There is also mounting research that standardized tests are not an accurate measurement of teacher quality.
The Validity of the FSA
If test scores are being used for high stakes decision, it stands to reason that the test itself should be proven valid. In 2015, the Florida Commissioner of Education testified that the FSA had been validated in Utah, where many of the test bank questions were created. When asked to deliver reports from that validation, no such reports surfaced. Legislators rightfully ordered an independent verification of the FSA in order to test its validity and ensure it is being used for its accurate purposes. Although not truly independent, (the company selected to conduct the study, Alpine Testing Solutions partnered with EdCount. EdCount is a partner of the original test creator, AIR, and the project team included many AIR employees), the study did bring forth several material discrepancies questioning the validity of the test [view the full report here:]:
- Although one of the purported purposes of the Florida Standards (which the test is designed to measure) is to increase rigor in schools, the validity study noted that the administration of the FSA does not meet that qualification: “The evaluation team can reasonably state that the spring 2015 administration of the [Florida Standards Assessments] did not meet the normal rigor and standardization expected with a high-stakes assessment program like the FSA.” (Validity report, page 14)
- The study confirmed that the questions on the FSA are aligned to Utah standards, which may vary significantly from those in Florida. According to the executive summary: “the items were originally written to measure the Utah standards rather than the Florida standards. While alignment to Florida standards was confirmed for the majority of items reviewed via the item review study, many were not confirmed, usually because these items focused on slightly different content within the same anchor standards.” (Validity report, page 47, emphasis added)
- The report recommended that results from the computer-based FSA not be used as a sole factor in student-level consequences, such as retention or remediation, and yet it is being used for this purpose in many cases. In fact, there is no mention in the study that the test is valid for its intended purpose, which is to assist teachers and improve learning. (Validity report, page 20)
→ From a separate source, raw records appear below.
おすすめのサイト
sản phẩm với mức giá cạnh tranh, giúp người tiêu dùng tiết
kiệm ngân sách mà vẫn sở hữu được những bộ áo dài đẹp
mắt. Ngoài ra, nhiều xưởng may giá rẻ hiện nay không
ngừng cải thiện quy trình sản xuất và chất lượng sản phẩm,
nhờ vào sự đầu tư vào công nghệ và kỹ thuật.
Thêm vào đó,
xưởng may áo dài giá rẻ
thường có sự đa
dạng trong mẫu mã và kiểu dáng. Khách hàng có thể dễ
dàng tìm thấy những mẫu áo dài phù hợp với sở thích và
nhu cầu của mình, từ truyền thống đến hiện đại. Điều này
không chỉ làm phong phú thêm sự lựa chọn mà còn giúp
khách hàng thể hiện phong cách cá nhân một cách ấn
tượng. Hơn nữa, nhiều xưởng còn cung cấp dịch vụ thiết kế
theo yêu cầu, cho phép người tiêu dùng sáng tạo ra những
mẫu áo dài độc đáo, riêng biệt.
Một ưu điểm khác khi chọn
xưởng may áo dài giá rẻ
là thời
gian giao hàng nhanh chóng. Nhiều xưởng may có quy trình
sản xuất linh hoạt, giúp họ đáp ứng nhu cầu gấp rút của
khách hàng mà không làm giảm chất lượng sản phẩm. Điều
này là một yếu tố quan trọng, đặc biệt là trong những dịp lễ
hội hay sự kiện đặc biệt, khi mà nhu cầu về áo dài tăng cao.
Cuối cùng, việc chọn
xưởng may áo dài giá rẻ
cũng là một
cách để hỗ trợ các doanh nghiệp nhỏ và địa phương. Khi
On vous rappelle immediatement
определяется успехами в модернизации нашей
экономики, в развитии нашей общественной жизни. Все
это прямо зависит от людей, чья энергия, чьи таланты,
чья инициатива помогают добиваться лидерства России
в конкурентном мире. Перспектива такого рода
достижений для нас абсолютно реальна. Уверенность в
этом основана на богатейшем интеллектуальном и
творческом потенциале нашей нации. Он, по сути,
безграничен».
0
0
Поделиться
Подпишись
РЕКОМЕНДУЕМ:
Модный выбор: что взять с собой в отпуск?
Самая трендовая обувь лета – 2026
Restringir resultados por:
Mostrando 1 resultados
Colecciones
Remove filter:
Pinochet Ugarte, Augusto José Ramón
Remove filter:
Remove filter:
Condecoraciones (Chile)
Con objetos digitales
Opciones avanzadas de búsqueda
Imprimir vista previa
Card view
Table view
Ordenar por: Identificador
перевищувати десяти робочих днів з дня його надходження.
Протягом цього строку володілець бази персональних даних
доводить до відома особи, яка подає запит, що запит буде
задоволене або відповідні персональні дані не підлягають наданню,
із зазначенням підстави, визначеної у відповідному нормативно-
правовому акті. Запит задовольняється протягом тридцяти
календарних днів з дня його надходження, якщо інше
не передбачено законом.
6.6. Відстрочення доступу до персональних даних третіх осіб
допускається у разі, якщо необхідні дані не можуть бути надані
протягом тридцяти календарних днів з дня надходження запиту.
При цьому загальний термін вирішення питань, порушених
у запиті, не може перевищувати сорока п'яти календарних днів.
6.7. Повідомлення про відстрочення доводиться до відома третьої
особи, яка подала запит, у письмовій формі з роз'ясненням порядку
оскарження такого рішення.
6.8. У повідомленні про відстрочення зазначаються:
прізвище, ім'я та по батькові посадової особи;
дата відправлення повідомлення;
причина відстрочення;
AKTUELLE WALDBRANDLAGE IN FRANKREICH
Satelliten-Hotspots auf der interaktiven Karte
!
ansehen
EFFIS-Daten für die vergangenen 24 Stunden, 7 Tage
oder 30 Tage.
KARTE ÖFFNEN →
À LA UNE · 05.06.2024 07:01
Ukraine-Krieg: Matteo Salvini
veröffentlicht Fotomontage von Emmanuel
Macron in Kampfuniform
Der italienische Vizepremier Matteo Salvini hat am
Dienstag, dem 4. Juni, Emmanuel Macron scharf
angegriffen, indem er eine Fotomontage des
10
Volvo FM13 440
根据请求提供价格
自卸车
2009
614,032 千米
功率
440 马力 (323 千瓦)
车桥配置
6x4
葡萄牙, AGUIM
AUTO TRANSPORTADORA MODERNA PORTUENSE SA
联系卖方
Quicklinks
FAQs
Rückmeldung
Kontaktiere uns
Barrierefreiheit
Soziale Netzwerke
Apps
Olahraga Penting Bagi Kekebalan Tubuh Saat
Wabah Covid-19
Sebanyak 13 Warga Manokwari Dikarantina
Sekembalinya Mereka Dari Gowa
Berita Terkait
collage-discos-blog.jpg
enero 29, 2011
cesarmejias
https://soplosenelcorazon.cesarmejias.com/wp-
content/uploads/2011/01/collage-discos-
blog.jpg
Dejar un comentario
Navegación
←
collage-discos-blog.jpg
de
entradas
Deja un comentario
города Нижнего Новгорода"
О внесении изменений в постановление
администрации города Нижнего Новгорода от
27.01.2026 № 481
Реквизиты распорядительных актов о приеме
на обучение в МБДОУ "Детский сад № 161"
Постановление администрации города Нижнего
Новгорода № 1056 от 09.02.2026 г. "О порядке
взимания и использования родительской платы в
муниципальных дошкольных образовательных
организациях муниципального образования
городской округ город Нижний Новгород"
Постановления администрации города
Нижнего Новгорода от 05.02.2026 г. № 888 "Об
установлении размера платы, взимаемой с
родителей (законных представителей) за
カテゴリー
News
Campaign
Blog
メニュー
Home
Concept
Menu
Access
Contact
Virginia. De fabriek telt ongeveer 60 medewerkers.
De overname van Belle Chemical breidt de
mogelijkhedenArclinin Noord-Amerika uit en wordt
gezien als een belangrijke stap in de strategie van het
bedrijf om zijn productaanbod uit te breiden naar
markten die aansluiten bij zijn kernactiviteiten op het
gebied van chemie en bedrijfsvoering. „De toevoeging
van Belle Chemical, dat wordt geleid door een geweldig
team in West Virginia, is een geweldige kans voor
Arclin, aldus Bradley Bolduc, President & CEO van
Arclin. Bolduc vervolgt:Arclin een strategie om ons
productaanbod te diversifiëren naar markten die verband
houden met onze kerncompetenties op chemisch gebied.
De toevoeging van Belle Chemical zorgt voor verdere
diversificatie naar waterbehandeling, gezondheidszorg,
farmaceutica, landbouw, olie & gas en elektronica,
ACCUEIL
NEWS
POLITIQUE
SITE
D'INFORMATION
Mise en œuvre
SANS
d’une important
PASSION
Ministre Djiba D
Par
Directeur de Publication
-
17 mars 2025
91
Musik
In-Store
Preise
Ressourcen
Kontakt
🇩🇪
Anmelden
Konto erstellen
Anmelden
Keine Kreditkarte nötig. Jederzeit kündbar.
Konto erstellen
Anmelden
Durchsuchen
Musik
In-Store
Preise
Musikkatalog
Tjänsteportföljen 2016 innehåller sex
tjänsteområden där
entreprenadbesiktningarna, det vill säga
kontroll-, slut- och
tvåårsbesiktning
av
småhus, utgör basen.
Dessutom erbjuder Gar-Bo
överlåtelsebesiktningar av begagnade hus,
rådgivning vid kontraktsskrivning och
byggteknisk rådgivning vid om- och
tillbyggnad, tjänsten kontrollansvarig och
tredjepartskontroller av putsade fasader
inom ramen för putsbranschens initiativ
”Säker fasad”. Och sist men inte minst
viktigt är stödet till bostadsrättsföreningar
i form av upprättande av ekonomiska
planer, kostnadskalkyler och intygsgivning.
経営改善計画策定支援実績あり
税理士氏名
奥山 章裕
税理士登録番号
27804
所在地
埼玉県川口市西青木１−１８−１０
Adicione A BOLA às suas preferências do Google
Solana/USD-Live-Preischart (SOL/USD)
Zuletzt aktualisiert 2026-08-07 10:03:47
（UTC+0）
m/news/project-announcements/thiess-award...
- The study was intended to review a full range of FSA tests, including 3rd through 10th grade English Language Arts (ELA), 3rd through 8th grade Math and several high school tests including Algebra 1 and 2. The report, however, left out 11 of the 17 exams the study was supposed to measure. (Validity report, page 7)
- The report itself indicates significant shortcoming of the study, notably: “There are some notable exceptions to the breadth of our conclusion for this study. Specifically, evidence was not available at the time of this study to be able to evaluate evidence of criterion, construct, and consequential validity. These are areas where more comprehensive studies have yet to be completed. Classification accuracy and consistency were not available as part of this review because achievement standards have not yet been set for the FSA.” (Validity study, page 19, emphasis added)
- Following are excerpts from an interview with Andrew Wiley, Chief Psychometrician for Alpine who worked on the validity study: “Within that report, Wiley said, the reviewers did find enough data to support using the test results at an aggregate level, such as school grades. However, he cautioned, many unknowns about the impacts to individual schools and students exist. That means more study would be appropriate, as the report suggests”….”We need to talk about how the aggregate scores can be used,” he said. “It should be done with a lot of caution.” Wiley also shied from the idea of calling the test “valid.” “Validity is not a simple yes-no,” he said.
Given the research, in addition to anecdotal evidence from parents across the state (such as straight A, honor roll students being put in remedial classes because of an FSA score), the FSA should not be used for high stakes decisions.